The BeeVi toilet – short for Bee-Vision – was designed by urban and environmental engineering professor Cho Jae-weon of the Ulsan National Institute of Science and Technology (UNIST), and is meant to not only save resources but also reward students for their feces.

The toilet is designed to first deliver your excrement into a special underground tank, reducing water use, before microorganisms break the waste down into methane, a clean source of energy that can power the numerous appliances that dorm life requires.

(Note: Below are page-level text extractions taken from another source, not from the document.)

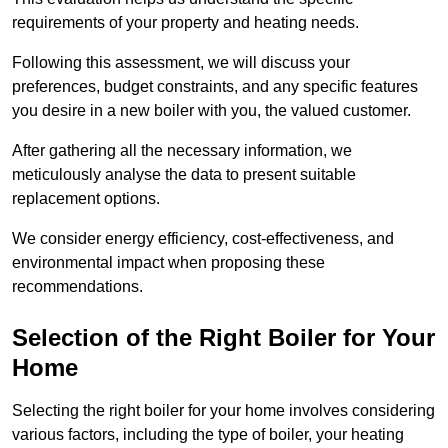
requirements of your property and heating needs.
Following this assessment, we will discuss your
preferences, budget constraints, and any specific features
you desire in a new boiler with you, the valued customer.
After gathering all the necessary information, we
meticulously analyse the data to present suitable
replacement options.
We consider energy efficiency, cost-effectiveness, and
environmental impact when proposing these
recommendations.
Selection of the Right Boiler for Your
Home
Selecting the right boiler for your home involves considering
various factors, including the type of boiler, your heating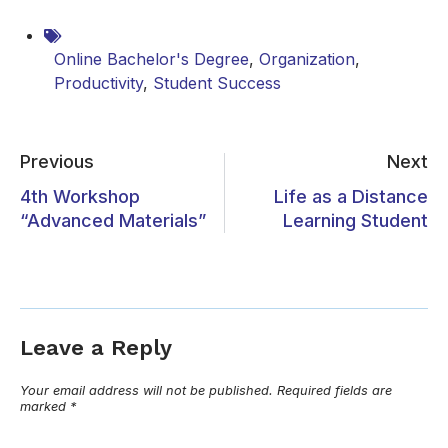
Online Bachelor's Degree
,
Organization
,
Productivity
,
Student Success
Previous
Next
4th Workshop
Life as a Distance
“Advanced Materials”
Learning Student
Leave a Reply
Your email address will not be published.
Required fields are
marked
*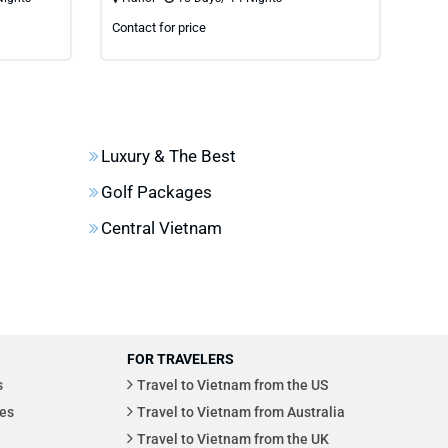
Contact for price
Cont
Luxury & The Best
Golf Packages
Central Vietnam
FOR TRAVELERS
s
Travel to Vietnam from the US
es
Travel to Vietnam from Australia
Travel to Vietnam from the UK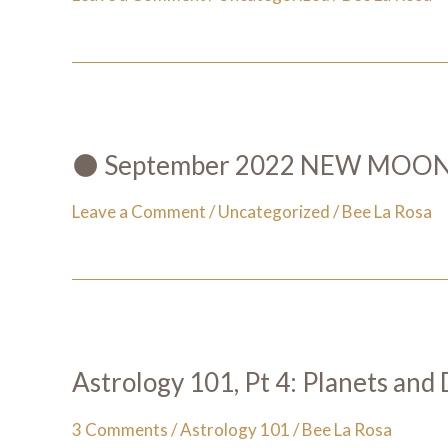
🌑 September 2022 NEW MOON 🌑
Leave a Comment
/
Uncategorized
/
Bee La Rosa
Astrology 101, Pt 4: Planets and 
3 Comments
/
Astrology 101
/
Bee La Rosa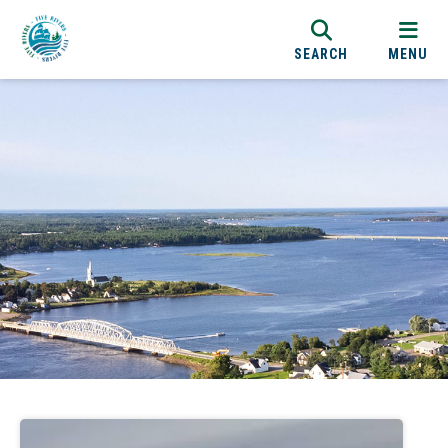
SEARCH
MENU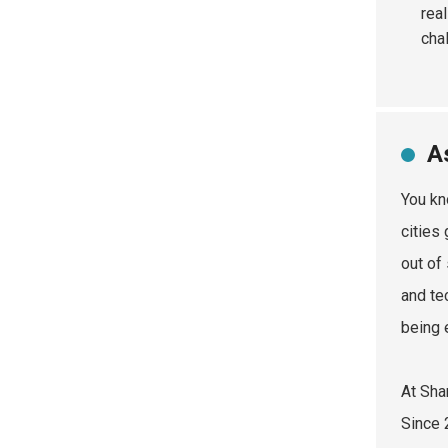
real
cha
A
You kn
cities
out of
and te
being 
At Sha
Since 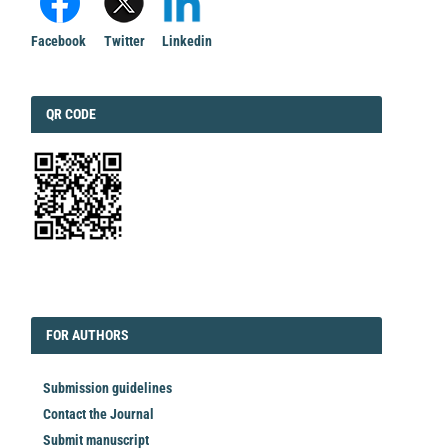
Facebook
Twitter
Linkedin
QRCODE
QR CODE
EDITORIAL
FORAUTHORS
FOR AUTHORS
Submission guidelines
Contact the Journal
Submit manuscript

“If we think out of the box, feces has precious value to make energy and manure,” Cho explained. “I have put this value into ecological circulation.”

The toilet can transform approximately a pound of solid human waste – roughly the average amount people poop per day – into some 50 liters of methane gas, said Cho. That’s about enough to generate half a kilowatt hour of electricity, enough to transport a student throughout campus for some of their school day.

Cho has even devised a special virtual currency for the BeeVi toilet called Ggool, or honey in Korean. Users of the toilet can expect to earn 10 Ggool per day, covering some of the many expenses students rack up on campus every day.

Students have given the new system glowing reviews, and don’t even mind discussing their bodily functions at lunchtime – even expressing their hopes to use their fecal credits to purchase books.